In this article, the authors present a data-based retrospective review of the medical records of 32 adult patients with SuS and conclude that at initial presentation, a significant number of patients (94%) were misdiagnosed, despite many having manifested symptoms or radiological characteristics considered red flags for a diagnosis.
The most common misdiagnoses included migraine, primary cerebral vasculitis, multiple sclerosis, and stroke. Underestimation of specific clinical characteristics and imaging findings in SuS appear to be the main sources of errors and delays in treatment.
Although the incidence of SuS is low (0.024-0.13 per 100,000), 2-4 four reasons make research on SuS important.

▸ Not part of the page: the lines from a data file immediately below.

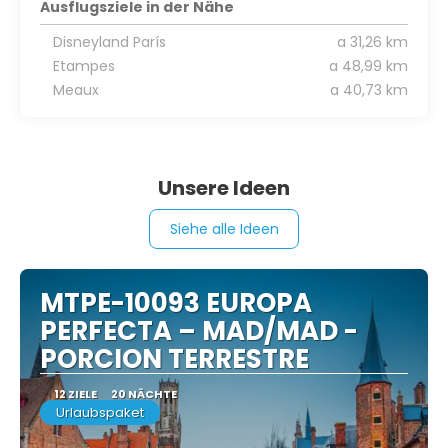
Ausflugsziele in der Nähe
Disneyland París
a 31,26 km
Etampes
a 48,99 km
Meaux
a 40,73 km
Unsere Ideen
Siehe alle Ideen
MTPE-10093 EUROPA
PERFECTA – MAD/MAD -
PORCION TERRESTRE
12 ZIELE
20 NÄCHTE
Urlaubspaket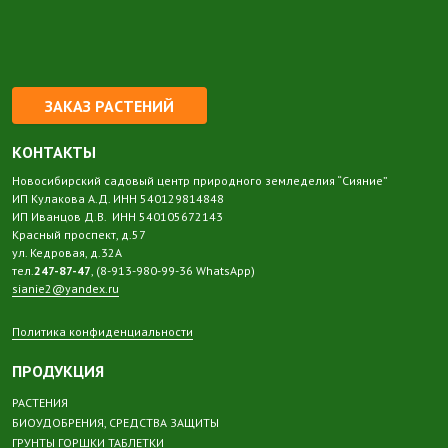
ЗАКАЗ РАСТЕНИЙ
КОНТАКТЫ
Новосибирский садовый центр природного земледелия “Сияние”
ИП Кулакова А.Д. ИНН 540129814848
ИП Иванцов Д.В. ИНН 540105672143
Красный проспект, д.57
ул. Кедровая, д.32А
тел.
247-87-47
, (8-913-980-99-36 WhatsApp)
sianie2@yandex.ru
Политика конфиденциальности
ПРОДУКЦИЯ
РАСТЕНИЯ
БИОУДОБРЕНИЯ, СРЕДСТВА ЗАЩИТЫ
ГРУНТЫ ГОРШКИ ТАБЛЕТКИ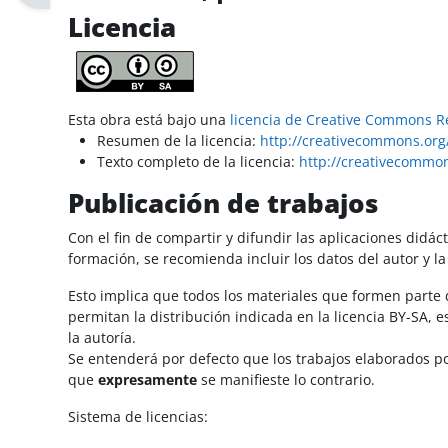
Licencia
Esta obra está bajo una
licencia de Creative Commons Re
Resumen de la licencia:
http://creativecommons.org/
Texto completo de la licencia:
http://creativecommon
Publicación de trabajos
Con el fin de compartir y difundir las aplicaciones didá
formación, se recomienda incluir los datos del autor y la 
Esto implica que todos los materiales que formen parte 
permitan la distribución indicada en la licencia BY-SA, e
la autoría.
Se entenderá por defecto que los trabajos elaborados po
que
expresamente
se manifieste lo contrario.
Sistema de licencias:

- First, there is wide variability in the presentation and course of the disease, and the number of patients is low. At the first evaluation, only 13% to 30% had the complete clinical triad, making diagnosis difficult. Therefore, SuS is underdiagnosed.
- Second, SuS is frequently found in the list of differential diagnoses for many other neurological, psychiatric, ophthalmological, and auditory disorders, and this, as the authors clearly mention, can also be a source of misdiagnosis.
- Third, because the affected organs can suffer irreversible damage, causing blindness, dementia and/or deafness, with a very short window of opportunity for prevention, delay in diagnosis, as the authors also point out, exposes the patients to serious potential disabilities.
- Fourth, the rarity of cases and the varied course of the disease make it difficult to conduct prospective controlled clinical trials exploring new treatment options for SuS.
Current, often aggressive, treatments are based on empirical evidence, mainly from retrospective case series and expert opinion, and reliable objective immune biomarkers to monitor treatment decisions are lacking.
Increasing awareness of SuS and other immune-mediated diseases affecting the brain, eyes and hearing will stimulate research and development of new technologies, which will not only improve our understanding of the underlying pathological mechanisms involved in SuS, but They will also help identify cells and antigens. CNS-specific immune responses, thus paving the way for targeted therapeutic approaches.
In conclusion, the majority of patients with Susac syndrome are not correctly diagnosed at their initial presentation, with the most common misdiagnosis being migraine.
Patients are more quickly diagnosed with Susac syndrome if they present with clinical involvement of all three BEE organs or if they consult a neuroimmunologist. The various ways in which Susac syndrome can present and the doctor’s failure to consider or recognize the key features of Susac syndrome appear to be the main factors leading to misdiagnosis.